Umuyoruz ki duman sarartmasın taze yeşili, dumandan bir halka oluşmasın, sır faş olmasın.

Ama oluyor…

Oyuncaklara inanırım ben, çok dürüst şeylerdir oyuncaklar; fakat çocuklar içindir bu.

Belki de kendi oyuncağımı kendim yaparak büyüdüğümden böyle düşünüyorumdur.

Çamurdan, ahşaptan arabalar yaptım, biz yaptık, bütün çocuklar yaptık, ellerimizi kille, toprakla yıkayan bütün çocuklar çamurdan oyuncaklar yaptık.

Sarı çamurdan traktörler, taksiler, kamyonlar yapıp sonra onları güneşte kurutup oynadık, sonra da o oyuncaklara ne olduğunu merak etmedik, bir kenarda ufalanıp gittiler, biz büyüdük ve unuttuk onları.

Onların hiçbiri gerçek değildi…

Zaman değişince gerçek değişti, biz de kendi kendimizi kandırdığımızı anladık böylece.

Artık bunun değişmez bir yazgı olduğunu kabul ediyorum, yalan herkes için olmasa da itiraf edecek cesareti olan insanın kaderidir, diyorum.

Yalan, kökleşmeye, sabitleşmeye karar verilmemiş esnekliktir, diyorum.

Yer değiştirme ihtimalini saklı tutma, uçarken konma, konarken düşme halini örtme çabasıdır, diyorum.

Yalan, insan ruhuna köprüler kuran, tüneller açan, barajlarında biriken kirli suyun temizlenmesine fırsat veren büyük bir mühendislik başarısıdır, diyorum.

Ruh bilimcilerin bu konuda ne dediğini bilmiyorum, ilgimi de çekmiyor zaten.

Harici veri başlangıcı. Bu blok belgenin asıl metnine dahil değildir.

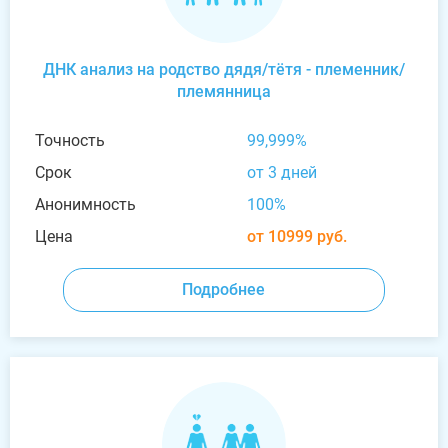
ДНК анализ на родство дядя/тётя - племенник/
племянница
Точность
99,999%
Срок
от 3 дней
Анонимность
100%
Цена
от 10999 руб.
Подробнее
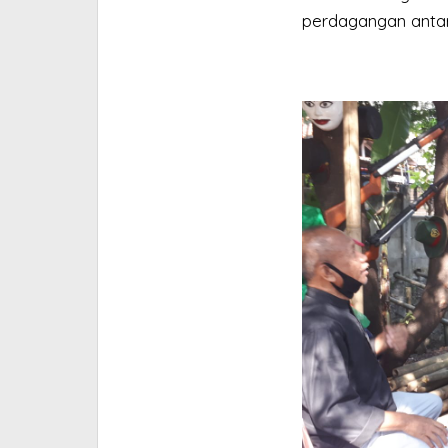
perdagangan anta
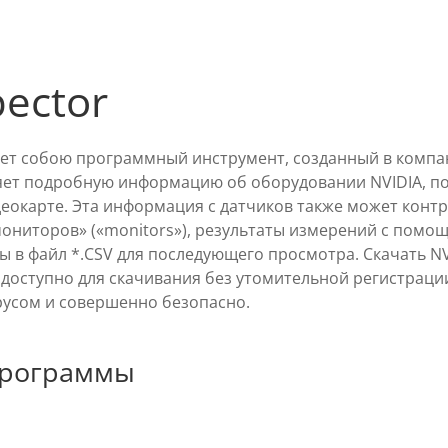
pector
яет собою программный инструмент, созданный в компан
яет подробную информацию об оборудовании NVIDIA, п
деокарте. Эта информация с датчиков также может кон
ониторов» («monitors»), результаты измерений с помощ
ы в файл *.CSV для последующего просмотра. Скачать NV
 доступно для скачивания без утомительной регистраци
усом и совершенно безопасно.
программы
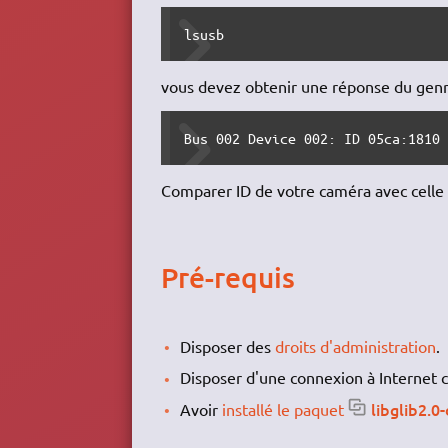
lsusb
vous devez obtenir une réponse du genr
Bus 002 Device 002: ID 05ca:1810
Comparer ID de votre caméra avec celle
Pré-requis
Disposer des
droits d'administration
.
Disposer d'une connexion à Internet c
libglib2.0
Avoir
installé le paquet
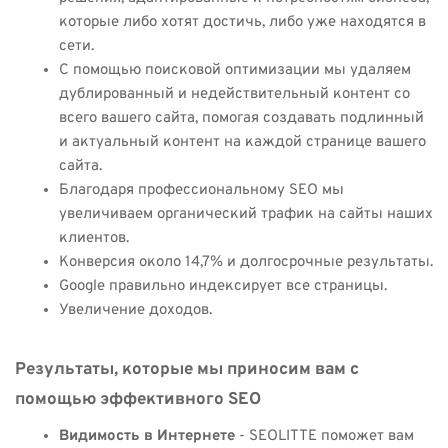
которые либо хотят достичь, либо уже находятся в
сети.
С помощью поисковой оптимизации мы удаляем
дублированный и недействительный контент со
всего вашего сайта, помогая создавать подлинный
и актуальный контент на каждой странице вашего
сайта.
Благодаря профессиональному SEO мы
увеличиваем органический трафик на сайты наших
клиентов.
Конверсия около 14,7% и долгосрочные результаты.
Google правильно индексирует все страницы.
Увеличение доходов.
Результаты, которые мы приносим вам с
помощью эффективного SEO
Видимость в Интернете
- SEOLITTE поможет вам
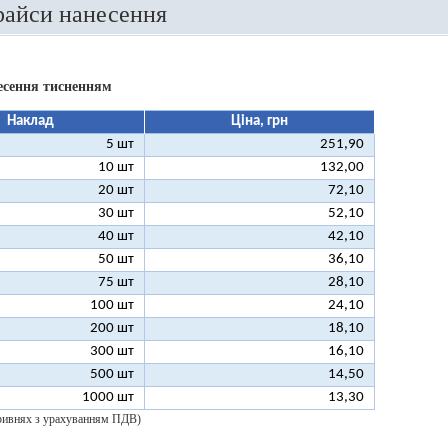
райси нанесення
есення тисненням
Наклад
Ціна, грн
5 шт
251,90
10 шт
132,00
20 шт
72,10
30 шт
52,10
40 шт
42,10
50 шт
36,10
75 шт
28,10
100 шт
24,10
200 шт
18,10
300 шт
16,10
500 шт
14,50
1000 шт
13,30
 гривнях з урахуванням ПДВ)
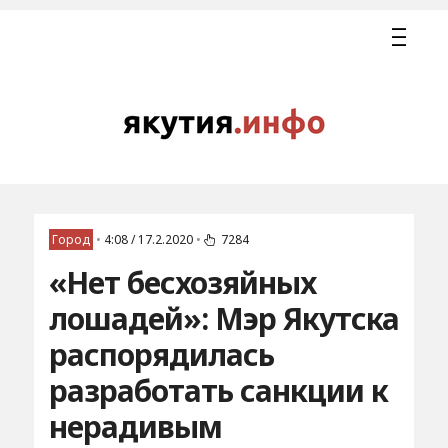
Город
•
4:08 / 17.2.2020
•
7284
«Нет бесхозяйных
лошадей»: Мэр Якутска
распорядилась
разработать санкции к
нерадивым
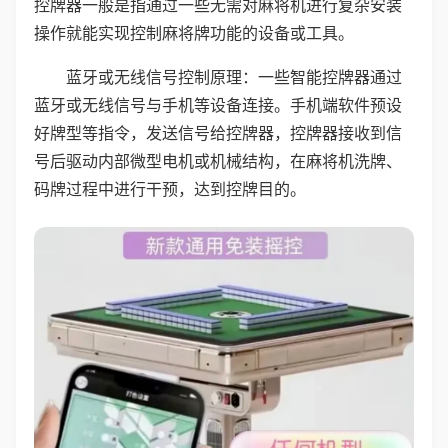
控牌器一般是指通过一些无需对麻将机进行复杂安装
操作就能实现控制麻将牌功能的设备或工具。
蓝牙或无线信号控制原理：一些智能控牌器通过
蓝牙或无线信号与手机等设备连接。手机端软件预设
好牌型等指令，发送信号给控牌器，控牌器接收到信
号后驱动内部微型电机或机械结构，在麻将机洗牌、
码牌过程中进行干预，达到控牌目的。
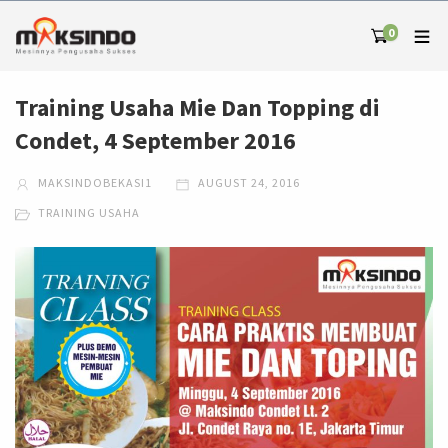
0
Training Usaha Mie Dan Topping di
Condet, 4 September 2016
MAKSINDOBEKASI1
AUGUST 24, 2016
TRAINING USAHA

Gündelik hayatın içinde yaşadığım şeyler bana yetiyor, ciltler dolusu araştırmalardan daha çok aydınlatıcı olabiliyor bazen.

Bence…

İnsan mutlu oluyorsa, gerekçesini kendine izah edebiliyorsa, bir yaşama hevesi devşiriyorsa şu yalan dünyadan,  yalan söylemelidir.

Doğrusu yapacak fazla bir şeyi de yoktur zaten.

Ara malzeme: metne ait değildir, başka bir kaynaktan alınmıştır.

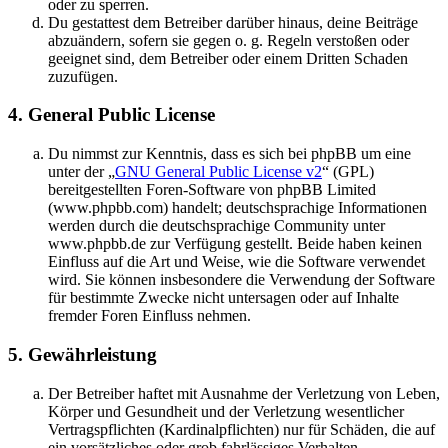
oder zu sperren.
Du gestattest dem Betreiber darüber hinaus, deine Beiträge
abzuändern, sofern sie gegen o. g. Regeln verstoßen oder
geeignet sind, dem Betreiber oder einem Dritten Schaden
zuzufügen.
4. General Public License
Du nimmst zur Kenntnis, dass es sich bei phpBB um eine
unter der „
GNU General Public License v2
“ (GPL)
bereitgestellten Foren-Software von phpBB Limited
(www.phpbb.com) handelt; deutschsprachige Informationen
werden durch die deutschsprachige Community unter
www.phpbb.de zur Verfügung gestellt. Beide haben keinen
Einfluss auf die Art und Weise, wie die Software verwendet
wird. Sie können insbesondere die Verwendung der Software
für bestimmte Zwecke nicht untersagen oder auf Inhalte
fremder Foren Einfluss nehmen.
5. Gewährleistung
Der Betreiber haftet mit Ausnahme der Verletzung von Leben,
Körper und Gesundheit und der Verletzung wesentlicher
Vertragspflichten (Kardinalpflichten) nur für Schäden, die auf
ein vorsätzliches oder grob fahrlässiges Verhalten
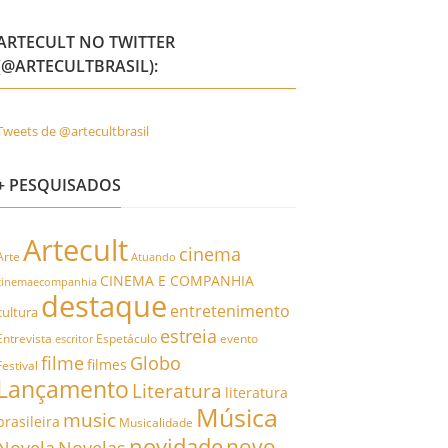
ARTECULT NO TWITTER
(@ARTECULTBRASIL):
Tweets de @artecultbrasil
+ PESQUISADOS
Artecult
cinema
Arte
Atuando
CINEMA E COMPANHIA
cinemaecompanhia
destaque
entretenimento
cultura
estreia
Entrevista
Espetáculo
evento
escritor
filme
Globo
filmes
Festival
Lançamento
Literatura
literatura
Música
music
brasileira
Musicalidade
novidade
novo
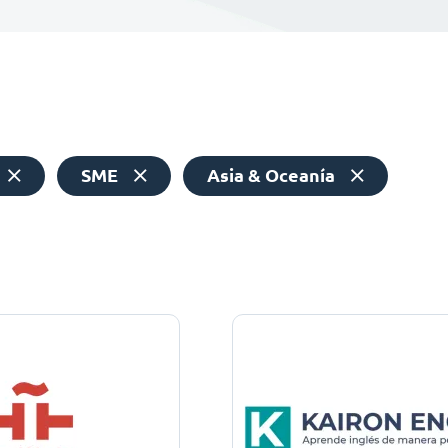
SME
Asia & Oceanía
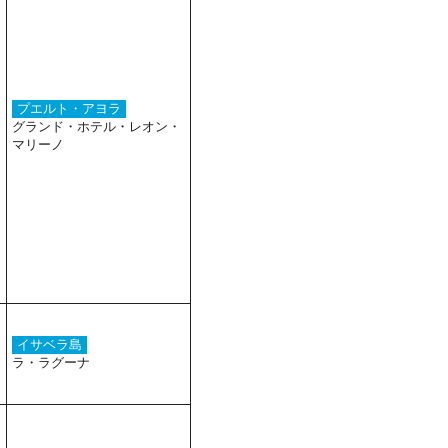
プエルト・アヨラ
グランド・ホテル・レオン・
マリーノ
イサベラ島
ラ・ラグーナ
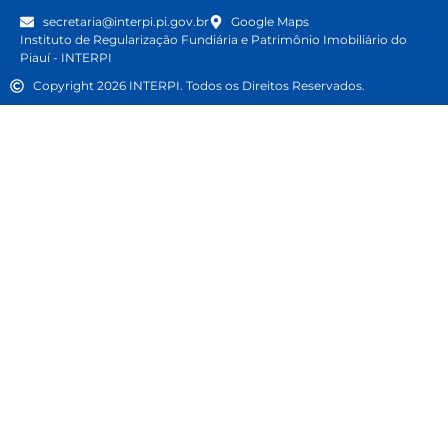
secretaria@interpi.pi.gov.br
Google Maps
Instituto de Regularização Fundiária e Patrimônio Imobiliário do
Piauí - INTERPI
Copyright 2026 INTERPI. Todos os Direitos Reservados.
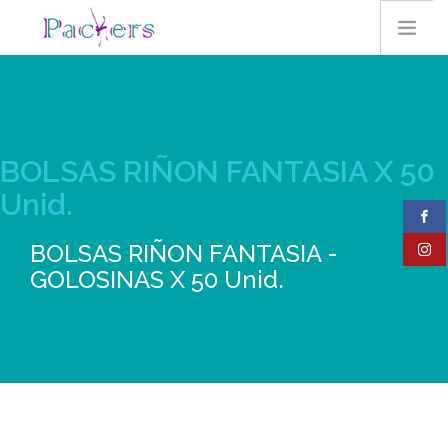
HOME
BOLSAS RIÑON FANTASIA X 50
Unid.
EMPRESA
BOLSAS RIÑON FANTASIA -
CONTACTO
GOLOSINAS X 50 Unid.
PRODUCTOS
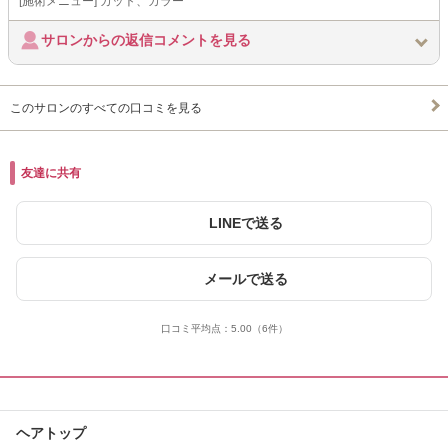
[施術メニュー] カット、カラー
サロンからの返信コメントを見る
このサロンのすべての口コミを見る
友達に共有
LINEで送る
メールで送る
口コミ平均点：
5.00
（6件）
ヘアトップ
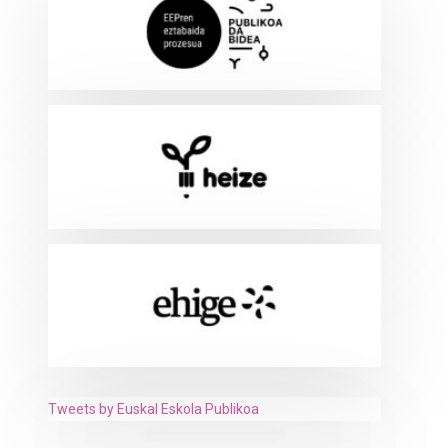
Tweets by Euskal Eskola Publikoa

Daha içe, içeriye girmek, neyin neden olduğuna bakmak lazım.

Yaşamak, tatlı hazlar veren acı bir yolculuk, hepsi bu, bu kadar işte…Onun için takıla takıla yürüyoruz, düşe kalka, sürtüne sürtüne…

Gövdemiz soyuluyor, derimiz kanıyor, tırnaklarımız sökülüyor, gırtlağımızı gagalayan bir kuş ensemize yuva yapıyor.

Ne bileyim ya…

Hiçbir şey bizden yana değilmiş gibi geliyor, bari kendi kendimizden yana olsaydık, diye de hayıflanıyor insan.

Artık inanmaya başlıyorsunuz ya, inanıyorsunuz ya...

Bu çamurdan yapılmış, güneşte kurutulmuş bahtı, taht edinmemeye söz veriyorsunuz ya...

Sonra ıslak bir mezar kazılıyor ya…

Dünyadan gittiğine inandığınız bir gövdeyi maalesef yine dünyaya gömüyorsunuz ya…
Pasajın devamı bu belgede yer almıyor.